**AIM OF THE EXERCISE**
An exact transcript of all the records is required, with nothing left out.

**SUPPLIED RECORDS**
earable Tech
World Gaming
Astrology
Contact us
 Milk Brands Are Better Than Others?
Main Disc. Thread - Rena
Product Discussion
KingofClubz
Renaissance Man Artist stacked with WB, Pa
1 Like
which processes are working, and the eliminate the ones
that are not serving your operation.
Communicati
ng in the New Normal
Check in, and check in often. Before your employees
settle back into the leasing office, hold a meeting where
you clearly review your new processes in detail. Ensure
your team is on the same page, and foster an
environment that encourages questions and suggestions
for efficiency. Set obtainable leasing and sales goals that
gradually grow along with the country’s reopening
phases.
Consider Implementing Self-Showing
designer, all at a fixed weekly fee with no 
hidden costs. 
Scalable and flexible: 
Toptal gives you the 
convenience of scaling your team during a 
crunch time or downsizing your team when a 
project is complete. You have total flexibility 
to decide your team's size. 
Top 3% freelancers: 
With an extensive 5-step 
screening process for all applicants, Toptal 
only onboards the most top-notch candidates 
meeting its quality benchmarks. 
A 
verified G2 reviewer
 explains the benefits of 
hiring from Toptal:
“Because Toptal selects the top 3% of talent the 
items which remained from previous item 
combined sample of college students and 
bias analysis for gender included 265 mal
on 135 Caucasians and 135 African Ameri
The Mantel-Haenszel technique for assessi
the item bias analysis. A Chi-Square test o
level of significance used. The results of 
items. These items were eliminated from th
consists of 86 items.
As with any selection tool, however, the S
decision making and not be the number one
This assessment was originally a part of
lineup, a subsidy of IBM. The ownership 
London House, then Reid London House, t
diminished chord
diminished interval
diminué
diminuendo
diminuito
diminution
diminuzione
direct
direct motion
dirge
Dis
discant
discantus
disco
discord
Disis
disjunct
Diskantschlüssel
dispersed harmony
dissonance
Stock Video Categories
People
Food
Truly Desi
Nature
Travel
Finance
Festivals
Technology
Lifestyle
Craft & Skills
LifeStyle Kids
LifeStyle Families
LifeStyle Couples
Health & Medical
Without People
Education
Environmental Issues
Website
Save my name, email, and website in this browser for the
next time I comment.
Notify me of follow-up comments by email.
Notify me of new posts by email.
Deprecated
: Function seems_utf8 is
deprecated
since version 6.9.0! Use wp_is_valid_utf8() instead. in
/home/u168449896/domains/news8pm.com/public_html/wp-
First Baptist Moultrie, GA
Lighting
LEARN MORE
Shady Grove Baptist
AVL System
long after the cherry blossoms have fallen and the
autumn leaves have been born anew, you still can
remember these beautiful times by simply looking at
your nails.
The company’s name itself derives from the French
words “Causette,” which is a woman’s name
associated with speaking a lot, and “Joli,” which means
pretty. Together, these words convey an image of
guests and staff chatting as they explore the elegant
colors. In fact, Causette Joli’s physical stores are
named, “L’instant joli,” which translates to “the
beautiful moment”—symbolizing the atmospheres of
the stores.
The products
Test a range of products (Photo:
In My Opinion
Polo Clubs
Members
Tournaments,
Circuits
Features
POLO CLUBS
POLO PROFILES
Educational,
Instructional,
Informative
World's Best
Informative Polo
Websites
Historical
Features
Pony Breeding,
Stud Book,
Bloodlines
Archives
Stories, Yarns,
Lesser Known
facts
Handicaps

**SOLVED EXERCISE**
earable Tech
World Gaming
Astrology
Contact us
 Milk Brands Are Better Than Others?
Main Disc. Thread - Rena
Product Discussion
KingofClubz
Renaissance Man Artist stacked with WB, Pa
1 Like
which processes are working, and the eliminate the ones
that are not serving your operation.
Communicati
ng in the New Normal
Check in, and check in often. Before your employees
settle back into the leasing office, hold a meeting where
you clearly review your new processes in detail. Ensure
your team is on the same page, and foster an
environment that encourages questions and suggestions
for efficiency. Set obtainable leasing and sales goals that
gradually grow along with the country’s reopening
phases.
Consider Implementing Self-Showing
designer, all at a fixed weekly fee with no 
hidden costs. 
Scalable and flexible: 
Toptal gives you the 
convenience of scaling your team during a 
crunch time or downsizing your team when a 
project is complete. You have total flexibility 
to decide your team's size. 
Top 3% freelancers: 
With an extensive 5-step 
screening process for all applicants, Toptal 
only onboards the most top-notch candidates 
meeting its quality benchmarks. 
A 
verified G2 reviewer
 explains the benefits of 
hiring from Toptal:
“Because Toptal selects the top 3% of talent the 
items which remained from previous item 
combined sample of college students and 
bias analysis for gender included 265 mal
on 135 Caucasians and 135 African Ameri
The Mantel-Haenszel technique for assessi
the item bias analysis. A Chi-Square test o
level of significance used. The results of 
items. These items were eliminated from th
consists of 86 items.
As with any selection tool, however, the S
decision making and not be the number one
This assessment was originally a part of
lineup, a subsidy of IBM. The ownership 
London House, then Reid London House, t
diminished chord
diminished interval
diminué
diminuendo
diminuito
diminution
diminuzione
direct
direct motion
dirge
Dis
discant
discantus
disco
discord
Disis
disjunct
Diskantschlüssel
dispersed harmony
dissonance
Stock Video Categories
People
Food
Truly Desi
Nature
Travel
Finance
Festivals
Technology
Lifestyle
Craft & Skills
LifeStyle Kids
LifeStyle Families
LifeStyle Couples
Health & Medical
Without People
Education
Environmental Issues
Website
Save my name, email, and website in this browser for the
next time I comment.
Notify me of follow-up comments by email.
Notify me of new posts by email.
Deprecated
: Function seems_utf8 is
deprecated
since version 6.9.0! Use wp_is_valid_utf8() instead. in
/home/u168449896/domains/news8pm.com/public_html/wp-
First Baptist Moultrie, GA
Lighting
LEARN MORE
Shady Grove Baptist
AVL System
long after the cherry blossoms have fallen and the
autumn leaves have been born anew, you still can
remember these beautiful times by simply looking at
your nails.
The company’s name itself derives from the French
words “Causette,” which is a woman’s name
associated with speaking a lot, and “Joli,” which means
pretty. Together, these words convey an image of
guests and staff chatting as they explore the elegant
colors. In fact, Causette Joli’s physical stores are
named, “L’instant joli,” which translates to “the
beautiful moment”—symbolizing the atmospheres of
the stores.
The products
Test a range of products (Photo:
In My Opinion
Polo Clubs
Members
Tournaments,
Circuits
Features
POLO CLUBS
POLO PROFILES
Educational,
Instructional,
Informative
World's Best
Informative Polo
Websites
Historical
Features
Pony Breeding,
Stud Book,
Bloodlines
Archives
Stories, Yarns,
Lesser Known
facts
Handicaps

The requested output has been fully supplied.